3.2.2.2 Conformance checking
Conformance checking is a technique to relate events in the event log to activities in the process model and compares both. The goal is to find commonalities and discrepancies between the modelled behaviour and the observed behaviour. Particularly, conformance checking techniques can be used for measuring the quality of process discovery algorithms. Determining the quality of a process mining result is difficult and is characterized by many dimensions. In his book, van der Aalst (2011) refers to four quality criteria of discovered process models: fitness, precision, generalization, and simplicity. The description of these quality criteria is explained in the book. Of the four quality criteria, fitness is the most related to conformance checking. This thesis focused exclusively on fitness (i.e., the proportion of events in the log that can be explained by a process model). Process models discovered by using a process mining algorithm like Heuristic Miner are used to extract patterns of writing activities in this research. Therefore, it is important to measure how much of
50
the observed behavior in the event log is captured by the process model. This measurement is indicated by the fitness.
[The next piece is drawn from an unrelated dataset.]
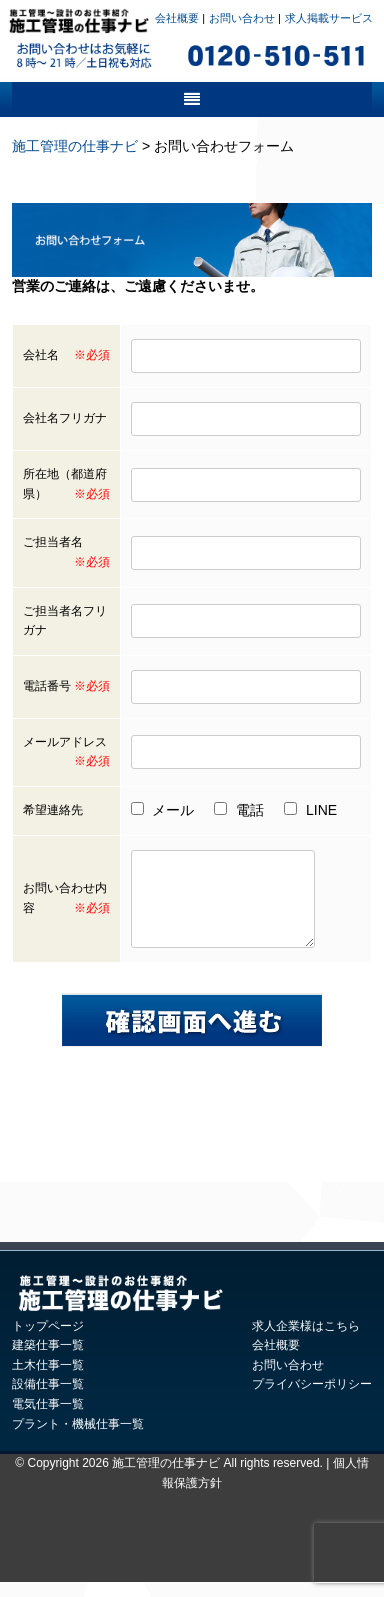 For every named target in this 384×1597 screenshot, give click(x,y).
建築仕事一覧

The computation of the fitness mainly relies on two data structures: (i) the process model, which is the dependency graph (DG) and (ii) the event log that contains information about the ordering of the activities. One way to measure the fitness between event logs and process models is to replay the log in the model and somehow measure the mismatch. The replay of every logical log trace starts with the marking of the initial place in the model. Then, the transitions that belong to the logged events (activities) in the trace are read one after another. While replay progresses, we count the number of tokens that had to be created artificially (i.e., the transition belonging to the logged event was not enabled and therefore could not be successfully executed) and the number of tokens that were left in the model, which indicate that the process was not properly completed. The value of fitness(L,N) defined in (van der Aalst, 2011) is between 0 (very poor fitness) and 1 (perfect fitness). The intuition of fitness(L,N) = 0.9 is that about 90% of the events can be replayed correctly. This thesis calculates the fitness of a process model using the fitness utility of ProM (ProM, 2013).